- EXERCISE DATA -

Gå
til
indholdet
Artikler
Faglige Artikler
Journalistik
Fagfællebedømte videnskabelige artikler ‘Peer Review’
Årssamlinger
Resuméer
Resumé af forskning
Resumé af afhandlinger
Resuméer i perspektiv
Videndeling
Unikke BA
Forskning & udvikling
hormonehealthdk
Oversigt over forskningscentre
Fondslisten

- TASK OBJECTIVE -
Each line of the data is to be retyped exactly.

- SOLUTION -
Gå
til
indholdet
Artikler
Faglige Artikler
Journalistik
Fagfællebedømte videnskabelige artikler ‘Peer Review’
Årssamlinger
Resuméer
Resumé af forskning
Resumé af afhandlinger
Resuméer i perspektiv
Videndeling
Unikke BA
Forskning & udvikling
hormonehealthdk
Oversigt over forskningscentre
Fondslisten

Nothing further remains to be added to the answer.